- _WHAT THE TASK REQUIRES_:
List every line below containing "Identify".

- _MATERIAL PROVIDED_:
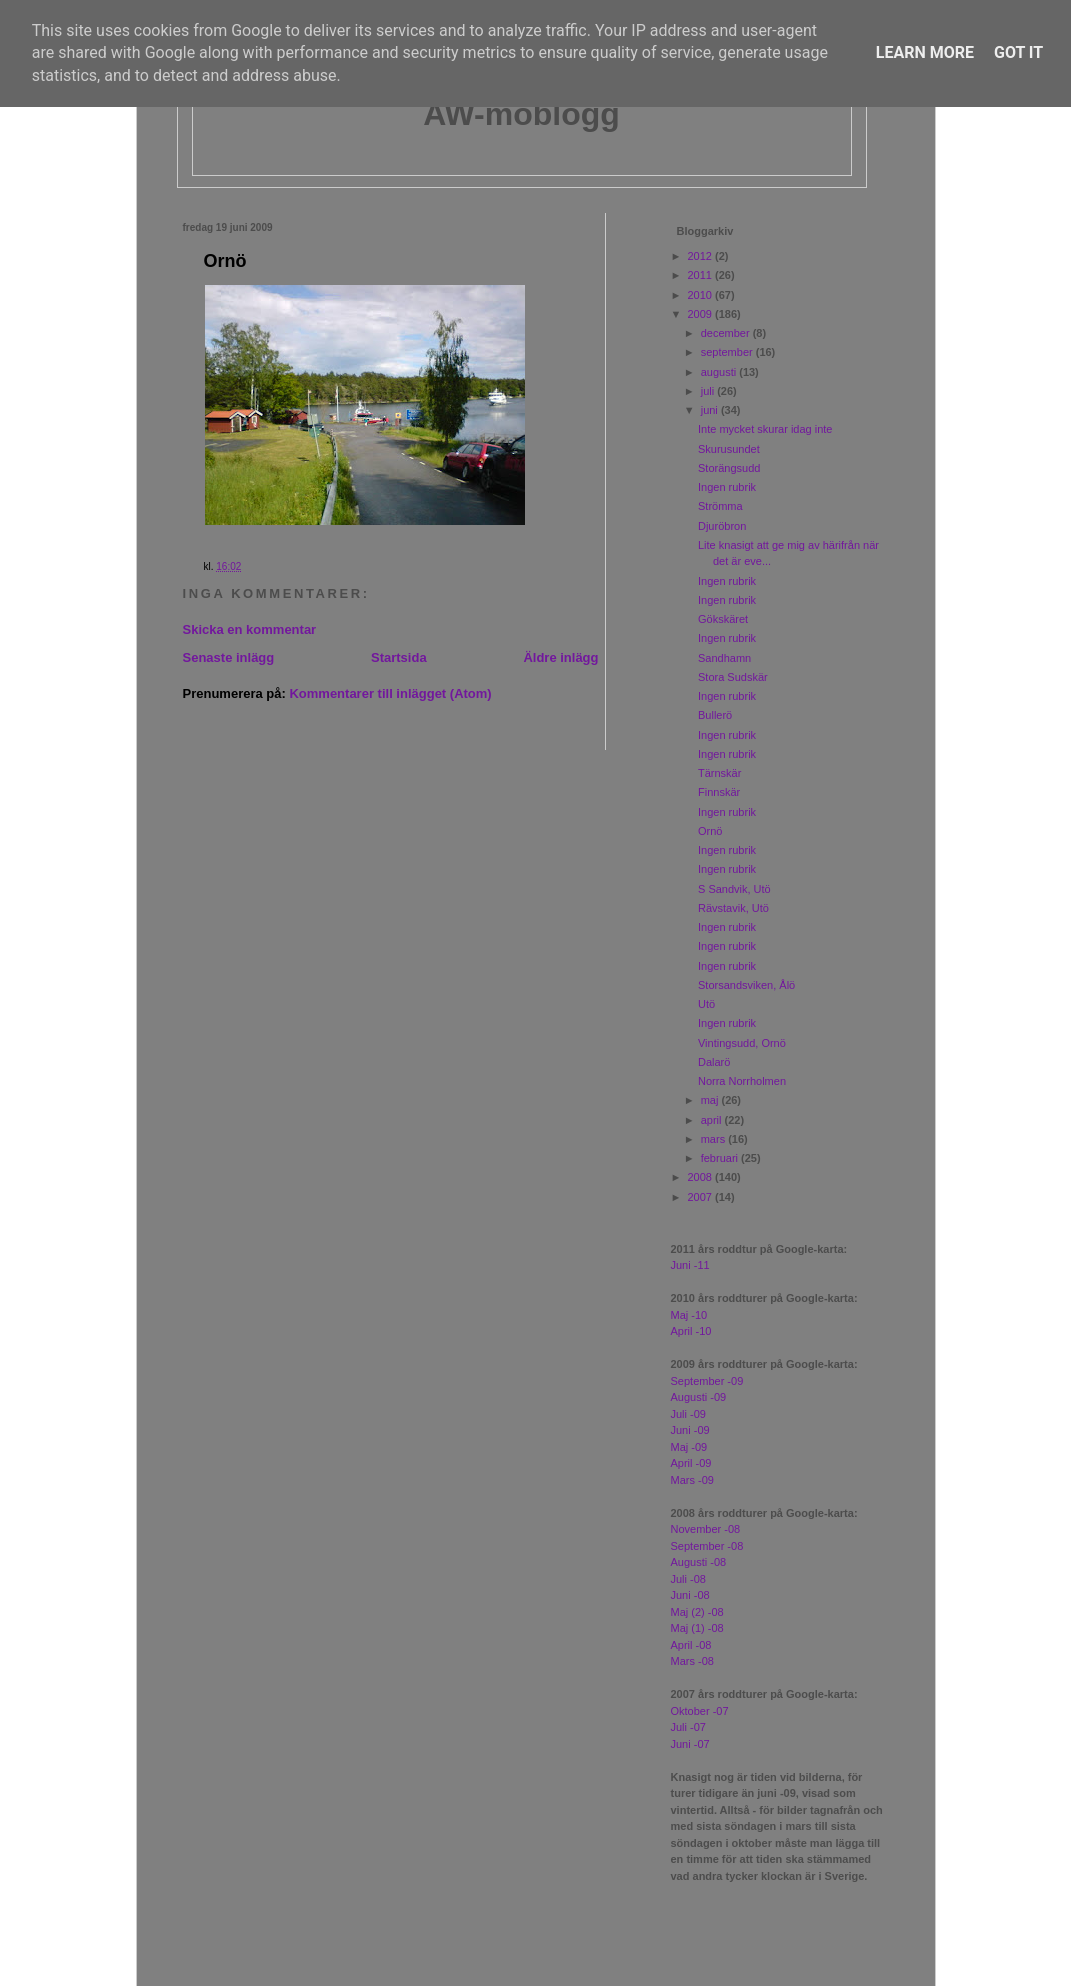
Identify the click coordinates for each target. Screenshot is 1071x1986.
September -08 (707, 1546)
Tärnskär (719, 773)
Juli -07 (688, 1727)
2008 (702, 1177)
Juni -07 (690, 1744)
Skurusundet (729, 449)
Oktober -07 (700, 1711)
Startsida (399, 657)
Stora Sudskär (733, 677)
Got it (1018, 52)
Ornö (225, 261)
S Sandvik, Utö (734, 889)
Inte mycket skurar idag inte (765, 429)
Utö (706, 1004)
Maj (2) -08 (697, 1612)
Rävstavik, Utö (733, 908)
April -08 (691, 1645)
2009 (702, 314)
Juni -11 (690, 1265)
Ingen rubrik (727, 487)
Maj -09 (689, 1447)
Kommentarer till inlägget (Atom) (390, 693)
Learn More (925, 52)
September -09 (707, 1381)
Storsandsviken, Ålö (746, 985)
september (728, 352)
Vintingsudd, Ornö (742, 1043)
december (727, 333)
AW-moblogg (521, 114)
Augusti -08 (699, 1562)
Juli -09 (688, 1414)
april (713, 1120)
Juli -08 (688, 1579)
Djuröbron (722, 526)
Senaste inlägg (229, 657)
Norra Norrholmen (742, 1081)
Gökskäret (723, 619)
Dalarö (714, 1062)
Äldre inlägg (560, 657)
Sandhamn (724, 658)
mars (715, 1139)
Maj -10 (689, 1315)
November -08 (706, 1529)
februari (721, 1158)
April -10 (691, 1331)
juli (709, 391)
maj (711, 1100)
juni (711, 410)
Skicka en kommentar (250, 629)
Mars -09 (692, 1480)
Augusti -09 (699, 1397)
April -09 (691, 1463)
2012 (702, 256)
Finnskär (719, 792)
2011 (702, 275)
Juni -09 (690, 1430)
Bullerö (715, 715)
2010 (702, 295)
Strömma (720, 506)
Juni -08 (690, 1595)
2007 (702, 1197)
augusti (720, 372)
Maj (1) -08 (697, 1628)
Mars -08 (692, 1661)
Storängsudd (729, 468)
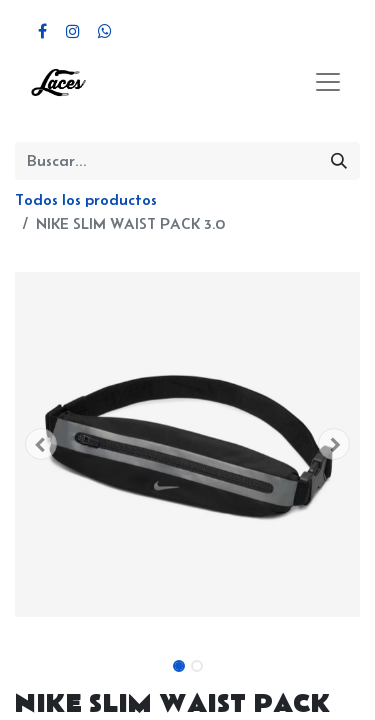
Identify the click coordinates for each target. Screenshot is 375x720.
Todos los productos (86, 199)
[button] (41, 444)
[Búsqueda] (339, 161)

==

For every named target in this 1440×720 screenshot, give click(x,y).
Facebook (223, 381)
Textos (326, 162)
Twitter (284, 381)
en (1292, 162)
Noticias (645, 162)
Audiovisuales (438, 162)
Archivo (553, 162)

- _OUTPUT BELOW_:
Identify the click coordinates for each target. Screenshot is 1071x1986.
Identify the click coordinates for each target. Screenshot is 375x720.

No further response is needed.